The tobacco industry spends an estimated £130m on advertising and
promotion in the UK - 10 times the amount spent by the government on
anti-smoking advertising.

Indicating there had been tacit government support for the bill in
the Lords, Alan Milburn, the health secretary, confirmed his
decision - first reported in the Guardian in January - as the Lib
Dem peer Lord Clement-Jones celebrated the successful passage of his
bill. "I am grateful to Lord Clement-Jones for introducing the bill
... he steered it through the Lords with support throughout the
house in a robust and effective manner."

Tobacco sponsorship has been one of the issues whose handling by the
government has alienated some Labour backbenchers. There was outrage
when it emerged, soon after Mr Blair became prime minister in 1997,
that Bernie Ecclestone, the formula one tycoon, had given £1m to
Labour at the time of the election.

Mr Blair met Mr Ecclestone in Downing Street, and then formula one
was exempted from proposed tobacco sponsorship legislation. The
donation was later returned.

After backbench pressure, the bill was reintroduced but with formula
one given until 2006 to find alternative sponsorship. That bill fell
when the 2001 general election was called. Labour then made a pledge
in its manifesto to bring in a ban during this parliament, but to
the alarm of the anti-tobacco lobby, it did not appear in the
government's legislation programme announced in the Queen's Speech
last June.

Right up until the final stages of the Lib Dem bill - a duplicate of
the lost government legislation - in the Lords yesterday, the
government refused to commit itself to supporting it. Without that
support, the bill would almost certainly have fallen for lack of
parliamentary time.

Clive Bates, director of Action on Smoking and Health (Ash), the
anti-smoking pressure group, said winning government support had
been a crucial hurdle and he now expected the bill to "sail through
the Commons" and become law by the summer.

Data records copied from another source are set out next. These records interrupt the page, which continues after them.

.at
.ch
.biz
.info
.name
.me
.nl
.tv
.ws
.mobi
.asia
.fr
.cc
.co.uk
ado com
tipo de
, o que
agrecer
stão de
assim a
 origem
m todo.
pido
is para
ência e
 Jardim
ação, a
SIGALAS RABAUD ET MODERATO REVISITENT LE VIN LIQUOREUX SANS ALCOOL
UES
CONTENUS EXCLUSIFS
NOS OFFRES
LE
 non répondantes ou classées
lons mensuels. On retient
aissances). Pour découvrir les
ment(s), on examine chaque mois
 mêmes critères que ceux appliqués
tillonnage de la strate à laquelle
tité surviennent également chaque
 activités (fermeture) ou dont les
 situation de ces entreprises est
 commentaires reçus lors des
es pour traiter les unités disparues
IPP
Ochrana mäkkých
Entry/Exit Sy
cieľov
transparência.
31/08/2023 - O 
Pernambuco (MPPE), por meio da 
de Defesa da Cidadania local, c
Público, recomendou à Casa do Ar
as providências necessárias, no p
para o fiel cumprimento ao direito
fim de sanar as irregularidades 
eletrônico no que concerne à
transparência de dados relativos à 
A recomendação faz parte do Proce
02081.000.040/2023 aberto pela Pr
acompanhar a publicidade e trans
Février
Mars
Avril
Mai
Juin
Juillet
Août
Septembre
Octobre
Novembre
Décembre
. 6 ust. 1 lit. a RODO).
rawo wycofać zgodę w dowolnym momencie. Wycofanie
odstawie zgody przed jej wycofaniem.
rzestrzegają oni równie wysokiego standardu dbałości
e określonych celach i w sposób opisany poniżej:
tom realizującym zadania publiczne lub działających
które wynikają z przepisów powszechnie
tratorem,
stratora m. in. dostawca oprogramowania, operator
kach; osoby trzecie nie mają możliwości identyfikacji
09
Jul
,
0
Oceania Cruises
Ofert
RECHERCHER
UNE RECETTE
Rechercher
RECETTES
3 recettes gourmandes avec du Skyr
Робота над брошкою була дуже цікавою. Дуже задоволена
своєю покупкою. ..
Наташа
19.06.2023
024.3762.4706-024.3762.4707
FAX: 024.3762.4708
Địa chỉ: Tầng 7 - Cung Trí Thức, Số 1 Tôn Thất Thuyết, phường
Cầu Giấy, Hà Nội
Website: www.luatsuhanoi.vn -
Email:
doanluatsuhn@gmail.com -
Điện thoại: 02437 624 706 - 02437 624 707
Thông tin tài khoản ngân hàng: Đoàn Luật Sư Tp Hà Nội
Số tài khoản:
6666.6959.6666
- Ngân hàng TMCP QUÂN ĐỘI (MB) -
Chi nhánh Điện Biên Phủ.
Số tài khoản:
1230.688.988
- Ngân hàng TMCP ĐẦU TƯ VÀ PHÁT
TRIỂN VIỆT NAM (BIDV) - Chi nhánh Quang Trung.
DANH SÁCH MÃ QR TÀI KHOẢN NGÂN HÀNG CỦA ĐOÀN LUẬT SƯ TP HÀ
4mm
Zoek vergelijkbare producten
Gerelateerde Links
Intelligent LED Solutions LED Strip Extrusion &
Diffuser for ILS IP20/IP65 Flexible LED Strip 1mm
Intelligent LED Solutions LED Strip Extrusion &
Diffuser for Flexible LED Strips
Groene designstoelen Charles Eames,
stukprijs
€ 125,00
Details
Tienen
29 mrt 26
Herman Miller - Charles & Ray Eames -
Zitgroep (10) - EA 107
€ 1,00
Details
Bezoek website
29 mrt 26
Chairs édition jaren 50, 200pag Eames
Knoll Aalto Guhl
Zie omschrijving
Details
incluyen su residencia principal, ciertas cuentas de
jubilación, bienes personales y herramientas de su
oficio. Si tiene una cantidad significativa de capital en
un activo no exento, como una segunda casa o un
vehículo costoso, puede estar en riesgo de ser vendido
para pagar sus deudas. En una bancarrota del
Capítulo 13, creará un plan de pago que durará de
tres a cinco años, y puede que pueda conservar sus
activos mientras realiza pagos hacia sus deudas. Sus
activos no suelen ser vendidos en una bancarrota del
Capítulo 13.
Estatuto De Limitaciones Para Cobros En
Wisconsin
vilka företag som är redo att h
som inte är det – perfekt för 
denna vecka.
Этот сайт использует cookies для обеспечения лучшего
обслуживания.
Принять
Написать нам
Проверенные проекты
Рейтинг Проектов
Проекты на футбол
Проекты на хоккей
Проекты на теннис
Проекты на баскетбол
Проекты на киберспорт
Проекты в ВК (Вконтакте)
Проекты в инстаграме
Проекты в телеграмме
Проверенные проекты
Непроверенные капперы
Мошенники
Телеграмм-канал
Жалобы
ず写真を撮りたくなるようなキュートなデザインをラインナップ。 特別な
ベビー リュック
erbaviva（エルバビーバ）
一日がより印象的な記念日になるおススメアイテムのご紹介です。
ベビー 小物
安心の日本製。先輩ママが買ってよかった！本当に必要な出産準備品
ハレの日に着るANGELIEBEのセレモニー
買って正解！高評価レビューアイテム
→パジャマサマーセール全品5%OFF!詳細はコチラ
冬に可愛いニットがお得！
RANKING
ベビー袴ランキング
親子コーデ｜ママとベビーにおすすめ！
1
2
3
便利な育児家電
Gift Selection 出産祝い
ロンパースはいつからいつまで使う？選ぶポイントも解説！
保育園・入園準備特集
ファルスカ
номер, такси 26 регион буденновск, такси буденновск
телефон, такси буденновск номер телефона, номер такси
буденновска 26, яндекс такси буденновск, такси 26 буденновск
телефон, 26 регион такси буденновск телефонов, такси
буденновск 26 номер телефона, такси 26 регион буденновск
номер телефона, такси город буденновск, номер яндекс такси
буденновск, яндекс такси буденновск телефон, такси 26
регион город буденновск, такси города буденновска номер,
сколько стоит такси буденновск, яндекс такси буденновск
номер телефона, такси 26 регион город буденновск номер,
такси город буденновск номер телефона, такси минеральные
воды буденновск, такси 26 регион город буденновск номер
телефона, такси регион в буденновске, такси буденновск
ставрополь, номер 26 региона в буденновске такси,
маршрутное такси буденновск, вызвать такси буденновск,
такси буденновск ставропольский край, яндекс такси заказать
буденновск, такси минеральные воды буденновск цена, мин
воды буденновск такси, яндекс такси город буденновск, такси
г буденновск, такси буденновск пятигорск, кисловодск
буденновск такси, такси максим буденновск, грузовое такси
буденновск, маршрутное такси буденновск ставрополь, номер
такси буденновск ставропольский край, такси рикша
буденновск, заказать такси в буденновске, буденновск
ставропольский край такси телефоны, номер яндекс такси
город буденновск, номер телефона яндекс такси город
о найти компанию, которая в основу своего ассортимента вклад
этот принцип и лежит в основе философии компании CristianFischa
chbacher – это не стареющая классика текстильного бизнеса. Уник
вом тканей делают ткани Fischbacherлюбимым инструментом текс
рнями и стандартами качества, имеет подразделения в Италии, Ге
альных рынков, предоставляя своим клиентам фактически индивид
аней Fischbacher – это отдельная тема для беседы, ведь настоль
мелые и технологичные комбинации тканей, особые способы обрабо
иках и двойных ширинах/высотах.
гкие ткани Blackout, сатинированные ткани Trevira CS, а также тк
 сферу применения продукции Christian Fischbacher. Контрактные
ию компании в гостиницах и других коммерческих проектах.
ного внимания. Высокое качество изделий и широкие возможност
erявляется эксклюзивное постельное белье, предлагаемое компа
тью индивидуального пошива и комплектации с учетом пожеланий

"If the government had not done this, there would have been outright
dismay because without government time in the Commons the bill would
not have reached the statute book before the end of the session," he
said.

Dr Ian Bogle, the British Medical Association chairman, said:
"Britain's doctors have no doubt that this ban will save as many
3,000 lives a year. The evidence shows that comprehensive
advertising bans cut tobacco consumption. That is very good news for
the nation's health - and bad news for the tobacco industry."

Lord Clement-Jones, Lib Dem health spokesman in the Lords,
commenting after his private member's bill on tobacco advertising
received its third reading, surviving a Conservative wrecking
amendment, said: "I am delighted that this essential public health
measure is now closer to the statute book.

"It is vital that the government does the right thing and gives this
bill the time it needs in the Commons to become law."